Problem details » Retype each entry exactly. Skip any pictures.
___ Dataset excerpts ___
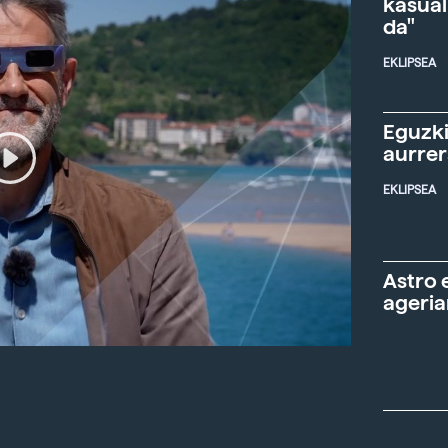
kasual
da"
EKLIPSEA
Eguzki
aurre
EKLIPSEA
Astro 
ageria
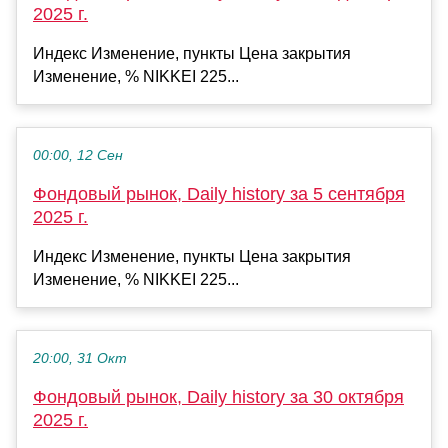
2025 г.
Индекс Изменение, пункты Цена закрытия
Изменение, % NIKKEI 225...
00:00, 12 Сен
Фондовый рынок, Daily history за 5 сентября
2025 г.
Индекс Изменение, пункты Цена закрытия
Изменение, % NIKKEI 225...
20:00, 31 Окт
Фондовый рынок, Daily history за 30 октября
2025 г.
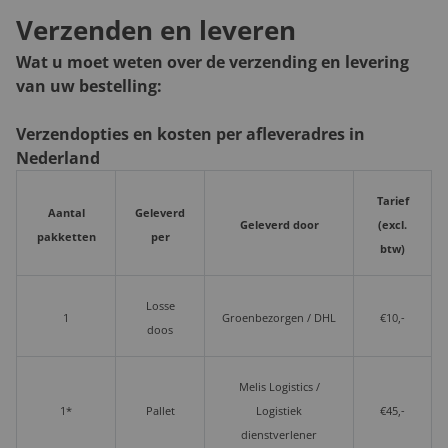
Verzenden en leveren
Wat u moet weten over de verzending en levering
van uw bestelling:
Verzendopties en kosten per afleveradres in
Nederland
Tarief
Aantal
Geleverd
Geleverd door
(excl.
pakketten
per
btw)
Losse
1
Groenbezorgen / DHL
€10,-
doos
Melis Logistics /
1*
Pallet
Logistiek
€45,-
dienstverlener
___
Finished exercise »
kasual
da"
EKLIPSEA
Eguzki
aurre
EKLIPSEA
Astro 
ageria
2025 г.
Индекс Изменение, пункты Цена закрытия
Изменение, % NIKKEI 225...
00:00, 12 Сен
Фондовый рынок, Daily history за 5 сентября
2025 г.
Индекс Изменение, пункты Цена закрытия
Изменение, % NIKKEI 225...
20:00, 31 Окт
Фондовый рынок, Daily history за 30 октября
2025 г.
Verzenden en leveren
Wat u moet weten over de verzending en levering
van uw bestelling:
Verzendopties en kosten per afleveradres in
Nederland
Tarief
Aantal
Geleverd
Geleverd door
(excl.
pakketten
per
btw)
Losse
1
Groenbezorgen / DHL
€10,-
doos
Melis Logistics /
1*
Pallet
Logistiek
€45,-
dienstverlener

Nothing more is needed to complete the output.